Records for processing:
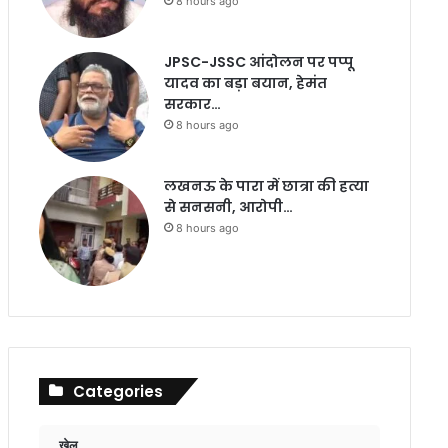
8 hours ago
JPSC-JSSC आंदोलन पर पप्पू
यादव का बड़ा बयान, हेमंत
सरकार…
8 hours ago
लखनऊ के पारा में छात्रा की हत्या
से सनसनी, आरोपी…
8 hours ago
Categories
खेल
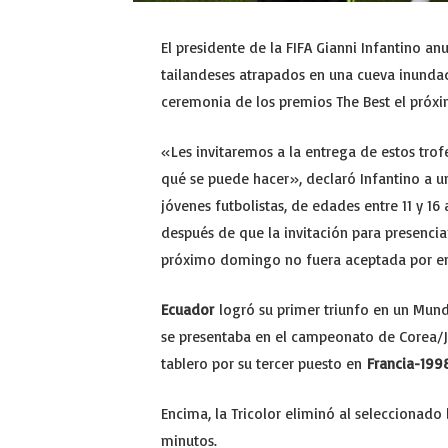
El presidente de la FIFA Gianni Infantino an
tailandeses atrapados en una cueva inunda
ceremonia de los premios The Best el próxi
«Les invitaremos a la entrega de estos tro
qué se puede hacer», declaró Infantino a un p
jóvenes futbolistas, de edades entre 11 y 16
después de que la invitación para presenciar
próximo domingo no fuera aceptada por enco
Ecuador
logró su primer triunfo en un Mun
se presentaba en el campeonato de Corea/
tablero por su tercer puesto en
Francia-199
Encima, la Tricolor eliminó al seleccionado
minutos.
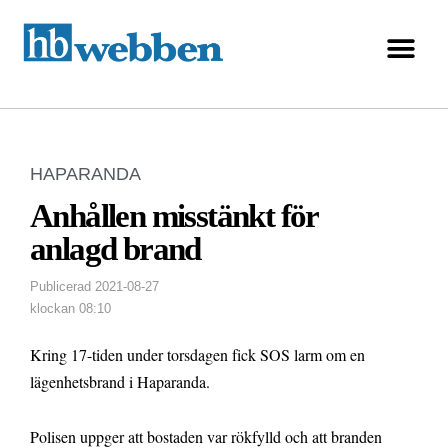
HAPARANDA
Anhållen misstänkt för
anlagd brand
Publicerad
2021-08-27
klockan
08:10
Kring 17-tiden under torsdagen fick SOS larm om en
lägenhetsbrand i Haparanda.
Polisen uppger att bostaden var rökfylld och att branden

Task objective: Every line containing the word "Infantino" must be copied from the material above.

Task solution:
El presidente de la FIFA Gianni Infantino an
qué se puede hacer», declaró Infantino a un p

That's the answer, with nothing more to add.